However, in my reading of subsection 1236(1C) of the Act, there is a requirement for the recovery of the debt to have causal relationship between the recovery of the debt and “severe financial hardship”.
In my view, the evidence does not support a conclusion that the $20 per fortnight deduction from the Applicant’s Family Tax Benefit would result in her being in “severe financial hardship”.
Therefore, I am satisfied that there are no grounds for the debt to be written off pursuant to section 1236 of the Act.
SECTION 1237A – “ADMINISTRATIVE ERROR”
The Applicant contends that a proportion of the debt should be waived because Centrelink had not acted sooner with regard to the apparent failure of notification with respect to changes in her ex-husband’s compensation payments. She stated that it was unfair that she is required to repay the debt because her ex-husband had his own bank account and controlled his own money. She denied knowledge as to the amount of compensation payments received by her ex-husband as well as the advice given to Centrelink.
The Respondent contends that the Applicant was sent numerous notices over the debt period which stated that Centrelink must be informed within a specified time about any changes in circumstances that may affect her payments.
At this point, it is relevant to consider the circumstances which led to the raising of the debt.
Centrelink records show that on 20 December 2011, following a “matching exercise” with respect to the financial year 2008/2009, a discrepancy between the Applicant’s ex-husband’s income declared to the Australian Tax Office (ATO) [$36,023] and to Centrelink [$26,305] was identified.
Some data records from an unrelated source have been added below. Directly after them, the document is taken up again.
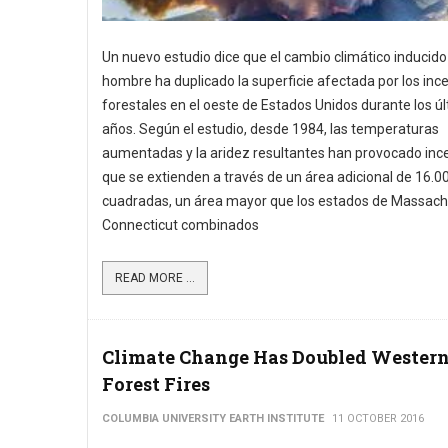
Un nuevo estudio dice que el cambio climático inducido 
hombre ha duplicado la superficie afectada por los inc
forestales en el oeste de Estados Unidos durante los ú
años. Según el estudio, desde 1984, las temperaturas
aumentadas y la aridez resultantes han provocado inc
que se extienden a través de un área adicional de 16.00
cuadradas, un área mayor que los estados de Massach
Connecticut combinados
READ MORE ...
Climate Change Has Doubled Western
Forest Fires
COLUMBIA UNIVERSITY EARTH INSTITUTE
11 OCTOBER 2016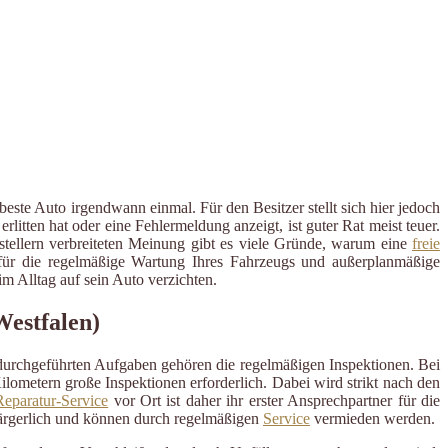
este Auto irgendwann einmal. Für den Besitzer stellt sich hier jedoch
tten hat oder eine Fehlermeldung anzeigt, ist guter Rat meist teuer.
rstellern verbreiteten Meinung gibt es viele Gründe, warum eine
freie
r für die regelmäßige Wartung Ihres Fahrzeugs und außerplanmäßige
 Alltag auf sein Auto verzichten.
Westfalen)
 durchgeführten Aufgaben gehören die regelmäßigen Inspektionen. Bei
ometern große Inspektionen erforderlich. Dabei wird strikt nach den
eparatur-Service
vor Ort ist daher ihr erster Ansprechpartner für die
ärgerlich und können durch regelmäßigen
Service
vermieden werden.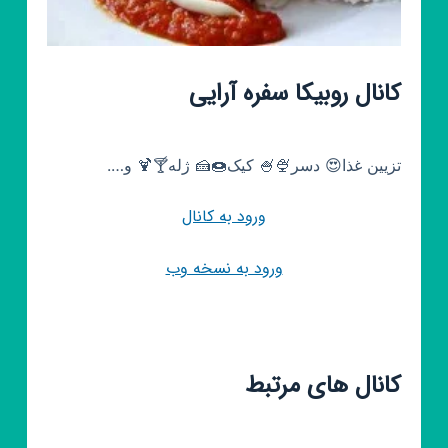
کانال روبیکا سفره آرایی
تزیین غذا😍 دسر🍨🍧 کیک🍩🍰 ژله🍸🍹 و….
ورود به کانال
ورود به نسخه وب
کانال های مرتبط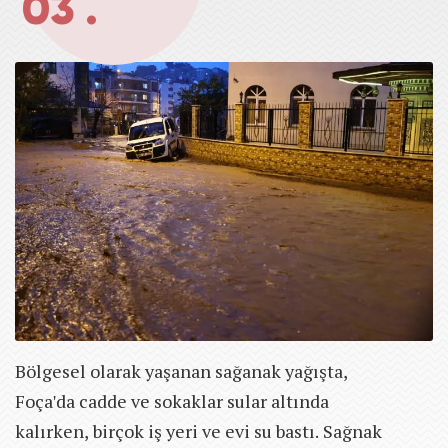
03 .
Bölgesel olarak yaşanan sağanak yağışta,
Foça'da cadde ve sokaklar sular altında
kalırken, birçok iş yeri ve evi su bastı. Sağnak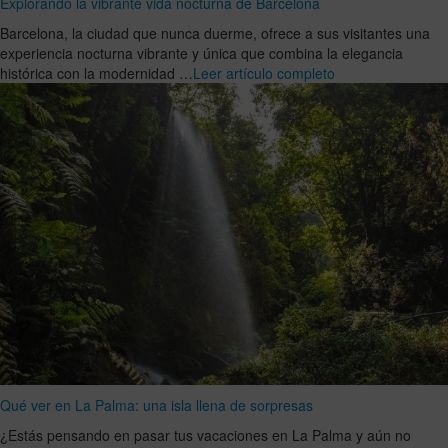
Explorando la vibrante vida nocturna de Barcelona
Barcelona, la ciudad que nunca duerme, ofrece a sus visitantes una
experiencia nocturna vibrante y única que combina la elegancia
histórica con la modernidad …
Leer artículo completo
Qué ver en La Palma: una isla llena de sorpresas
¿Estás pensando en pasar tus vacaciones en La Palma y aún no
On 23 January 2012, a Data-matching Program review was started with a request for further information.
An annotation to the review dated 24 April 2012 noted that there had been no compensation updates since 10 September 2008. When the Applicant’s ex-husband was contacted he advised that he was still receiving workers compensation payments and was asked to confirm “rate paid/payable” from 10 September 2008 to date. In the Centrelink documents, there is no evidence of a response from the Applicant’s ex-husband.
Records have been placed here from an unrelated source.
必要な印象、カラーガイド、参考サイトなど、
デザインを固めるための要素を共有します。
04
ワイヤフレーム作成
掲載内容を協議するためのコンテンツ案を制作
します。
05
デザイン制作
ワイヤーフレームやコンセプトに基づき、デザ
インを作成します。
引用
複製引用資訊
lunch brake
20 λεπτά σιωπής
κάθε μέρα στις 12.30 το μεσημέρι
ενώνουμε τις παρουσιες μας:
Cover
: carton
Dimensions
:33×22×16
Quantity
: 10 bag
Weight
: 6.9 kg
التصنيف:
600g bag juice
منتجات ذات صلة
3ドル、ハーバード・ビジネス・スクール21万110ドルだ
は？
An annotation to the review dated 10 October 2012 noted that the last rate advised to Centrelink was $462.03 per week as of 12 July 2008.
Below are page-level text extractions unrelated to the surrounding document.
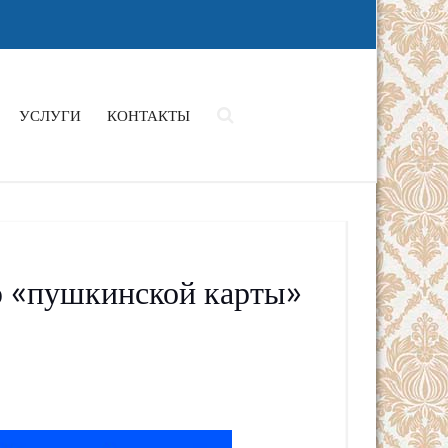
УСЛУГИ
КОНТАКТЫ
 «пушкинской карты»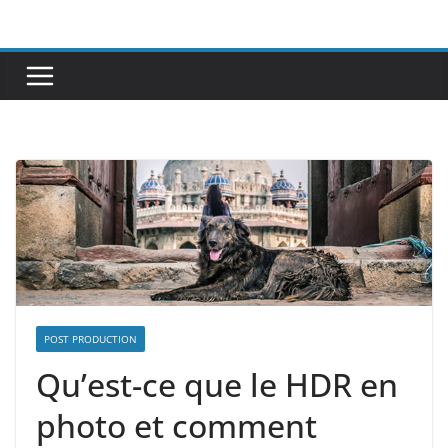
Passer
au
contenu
POST PRODUCTION
Qu’est-ce que le HDR en
photo et comment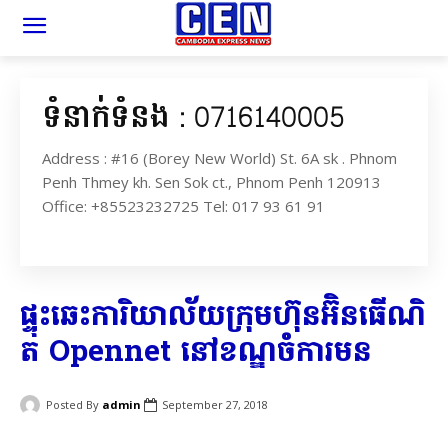
ទំនាក់ទំនង : 0716140005
Address : #16 (Borey New World) St. 6A sk . Phnom
Penh Thmey kh. Sen Sok ct., Phnom Penh 120913
Office: +85523232725 Tel: 017 93 61 91
​ផ្ទុះឆេះ​ការិយាល័យ​ក្រុមហ៊ុន​អ៊ិន​ធើ​ណិ​
ត Opennet នៅ​ខណ្ឌ​ចំការមន​
Posted By
admin
September 27, 2018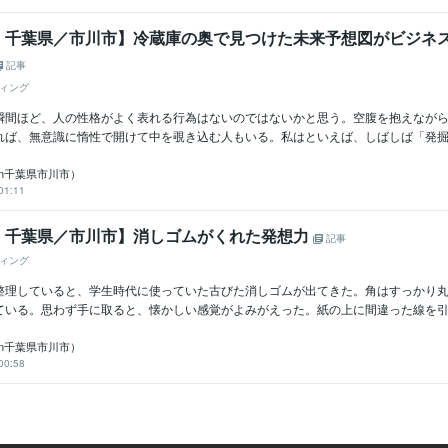
：千葉県／市川市】冷蔵庫の奥で見つけた未来予想図がビジネ
記事
ィング
瞬間ほど、人の性格がよく表れる行為はないのではないかと思う。空腹を抱えなが
れば、無意識に惰性で開けて中を覗き込む人もいる。私はといえば、しばしば「発掘」
in千葉県市川市）
01:11
：千葉県／市川市】消しゴムがくれた発想力
記事
ィング
整理していると、学生時代に使っていた古びた消しゴムが出てきた。角はすっかり
ている。思わず手に取ると、懐かしい感覚がよみがえった。紙の上に間違った線を引い
in千葉県市川市）
00:58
An annotation to the review dated 22 March 2013 noted that the Applicant’s ex-husband’s compensation payments were later updated on 10 August 2009 at $442.05 weekly. It was also noted that “As per ITRS for 2008/2009 partner compo was $36023 pa, 2009/2010 $38762 pa and 2010/2011 $37758 pa”.
At the time of the Applicant’s application for Austudy on 12 December 2008, Centrelink documents record her ex-husband’s taxable income as $22,000.
From 16 December 2008, the Applicant’s ex-husband’s taxable income recorded regular increases from $24,025 to $36,500 on the 14 June 2013.
Included in the evidence before the Tribunal is a document from Employers Mutual titled “Scheduled list of payments for [the Applicant’s ex-husband] as at 4/4/13” (SLP).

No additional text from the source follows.